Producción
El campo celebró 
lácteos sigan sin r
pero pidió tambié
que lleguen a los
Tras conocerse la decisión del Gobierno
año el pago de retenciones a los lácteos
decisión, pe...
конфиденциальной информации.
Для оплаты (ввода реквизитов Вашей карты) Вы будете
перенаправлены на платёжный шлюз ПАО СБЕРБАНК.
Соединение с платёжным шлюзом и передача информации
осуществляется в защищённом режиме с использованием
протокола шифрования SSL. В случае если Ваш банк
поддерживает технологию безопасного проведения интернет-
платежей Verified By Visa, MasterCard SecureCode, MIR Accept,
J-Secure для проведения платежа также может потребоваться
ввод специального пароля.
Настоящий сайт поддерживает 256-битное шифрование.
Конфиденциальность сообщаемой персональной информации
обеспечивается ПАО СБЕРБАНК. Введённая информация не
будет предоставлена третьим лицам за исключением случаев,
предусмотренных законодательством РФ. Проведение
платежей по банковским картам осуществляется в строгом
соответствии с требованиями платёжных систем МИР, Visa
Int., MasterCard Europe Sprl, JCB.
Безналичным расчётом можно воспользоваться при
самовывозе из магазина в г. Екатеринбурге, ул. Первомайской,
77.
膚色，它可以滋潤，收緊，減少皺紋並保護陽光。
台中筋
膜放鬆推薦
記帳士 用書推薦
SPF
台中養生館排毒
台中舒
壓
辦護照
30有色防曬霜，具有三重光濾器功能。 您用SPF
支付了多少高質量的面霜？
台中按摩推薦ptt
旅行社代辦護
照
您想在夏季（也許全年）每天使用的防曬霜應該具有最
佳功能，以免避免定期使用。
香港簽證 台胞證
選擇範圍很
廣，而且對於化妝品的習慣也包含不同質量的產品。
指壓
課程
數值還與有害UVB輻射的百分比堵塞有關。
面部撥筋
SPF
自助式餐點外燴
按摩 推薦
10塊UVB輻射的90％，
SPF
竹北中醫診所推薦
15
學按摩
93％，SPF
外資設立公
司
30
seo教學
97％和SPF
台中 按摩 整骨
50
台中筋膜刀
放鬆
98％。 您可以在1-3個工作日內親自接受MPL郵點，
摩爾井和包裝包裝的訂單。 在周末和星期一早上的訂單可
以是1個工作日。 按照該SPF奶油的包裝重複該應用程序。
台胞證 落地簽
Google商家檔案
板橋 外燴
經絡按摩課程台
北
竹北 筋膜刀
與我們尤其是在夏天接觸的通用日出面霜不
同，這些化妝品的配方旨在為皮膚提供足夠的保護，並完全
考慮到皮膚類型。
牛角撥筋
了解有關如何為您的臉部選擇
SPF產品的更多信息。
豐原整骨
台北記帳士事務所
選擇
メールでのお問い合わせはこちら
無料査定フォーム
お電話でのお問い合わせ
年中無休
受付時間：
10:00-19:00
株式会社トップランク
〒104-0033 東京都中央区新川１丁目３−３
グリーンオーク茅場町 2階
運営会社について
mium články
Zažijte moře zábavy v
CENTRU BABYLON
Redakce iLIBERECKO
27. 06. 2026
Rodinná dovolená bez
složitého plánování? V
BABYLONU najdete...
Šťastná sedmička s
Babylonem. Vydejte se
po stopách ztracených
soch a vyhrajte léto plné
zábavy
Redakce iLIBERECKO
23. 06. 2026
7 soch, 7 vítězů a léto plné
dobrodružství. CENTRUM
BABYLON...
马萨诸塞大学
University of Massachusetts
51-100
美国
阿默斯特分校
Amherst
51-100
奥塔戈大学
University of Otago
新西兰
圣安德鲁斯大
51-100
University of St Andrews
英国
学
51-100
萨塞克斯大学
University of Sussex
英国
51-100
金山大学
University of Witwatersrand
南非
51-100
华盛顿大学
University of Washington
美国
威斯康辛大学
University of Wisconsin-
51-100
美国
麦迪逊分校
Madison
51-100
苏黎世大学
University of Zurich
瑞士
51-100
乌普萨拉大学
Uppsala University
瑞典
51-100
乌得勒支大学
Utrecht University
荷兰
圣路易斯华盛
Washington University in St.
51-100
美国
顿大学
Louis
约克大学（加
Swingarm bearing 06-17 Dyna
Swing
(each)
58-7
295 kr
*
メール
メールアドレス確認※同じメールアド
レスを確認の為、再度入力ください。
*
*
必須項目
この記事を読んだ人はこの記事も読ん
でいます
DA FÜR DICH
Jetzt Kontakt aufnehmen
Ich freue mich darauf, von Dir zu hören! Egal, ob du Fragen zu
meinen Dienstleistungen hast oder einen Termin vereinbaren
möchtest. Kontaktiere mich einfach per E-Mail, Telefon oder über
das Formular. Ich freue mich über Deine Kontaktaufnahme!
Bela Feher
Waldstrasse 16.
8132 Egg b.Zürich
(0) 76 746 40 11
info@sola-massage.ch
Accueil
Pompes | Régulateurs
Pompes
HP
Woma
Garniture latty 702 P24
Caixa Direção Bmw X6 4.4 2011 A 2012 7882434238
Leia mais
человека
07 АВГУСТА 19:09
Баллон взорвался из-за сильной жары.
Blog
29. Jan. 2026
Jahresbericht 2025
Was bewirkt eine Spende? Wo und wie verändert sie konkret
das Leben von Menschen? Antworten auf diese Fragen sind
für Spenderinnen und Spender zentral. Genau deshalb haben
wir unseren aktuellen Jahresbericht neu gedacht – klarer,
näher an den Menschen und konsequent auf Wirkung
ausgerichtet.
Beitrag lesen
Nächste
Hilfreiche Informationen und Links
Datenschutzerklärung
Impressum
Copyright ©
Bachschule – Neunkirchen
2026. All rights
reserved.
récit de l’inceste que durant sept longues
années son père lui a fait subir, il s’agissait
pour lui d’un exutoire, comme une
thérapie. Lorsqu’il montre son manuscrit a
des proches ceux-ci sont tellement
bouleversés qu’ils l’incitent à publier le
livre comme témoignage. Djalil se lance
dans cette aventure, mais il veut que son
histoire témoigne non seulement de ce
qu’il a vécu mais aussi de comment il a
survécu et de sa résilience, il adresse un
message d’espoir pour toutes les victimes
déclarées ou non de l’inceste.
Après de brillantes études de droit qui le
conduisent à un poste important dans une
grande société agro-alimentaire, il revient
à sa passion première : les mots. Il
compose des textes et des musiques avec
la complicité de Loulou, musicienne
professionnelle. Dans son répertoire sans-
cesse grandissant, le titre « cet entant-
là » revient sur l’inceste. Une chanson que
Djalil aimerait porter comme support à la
● ● ●
> [Exercise prompt]:
Your task is to write out, exactly, the line that holds "näher an den" and every line after it until the records end.

> [Response to the task]:
näher an den Menschen und konsequent auf Wirkung
ausgerichtet.
Beitrag lesen
Nächste
Hilfreiche Informationen und Links
Datenschutzerklärung
Impressum
Copyright ©
Bachschule – Neunkirchen
2026. All rights
reserved.
récit de l’inceste que durant sept longues
années son père lui a fait subir, il s’agissait
pour lui d’un exutoire, comme une
thérapie. Lorsqu’il montre son manuscrit a
des proches ceux-ci sont tellement
bouleversés qu’ils l’incitent à publier le
livre comme témoignage. Djalil se lance
dans cette aventure, mais il veut que son
histoire témoigne non seulement de ce
qu’il a vécu mais aussi de comment il a
survécu et de sa résilience, il adresse un
message d’espoir pour toutes les victimes
déclarées ou non de l’inceste.
Après de brillantes études de droit qui le
conduisent à un poste important dans une
grande société agro-alimentaire, il revient
à sa passion première : les mots. Il
compose des textes et des musiques avec
la complicité de Loulou, musicienne
professionnelle. Dans son répertoire sans-
cesse grandissant, le titre « cet entant-
là » revient sur l’inceste. Une chanson que
Djalil aimerait porter comme support à la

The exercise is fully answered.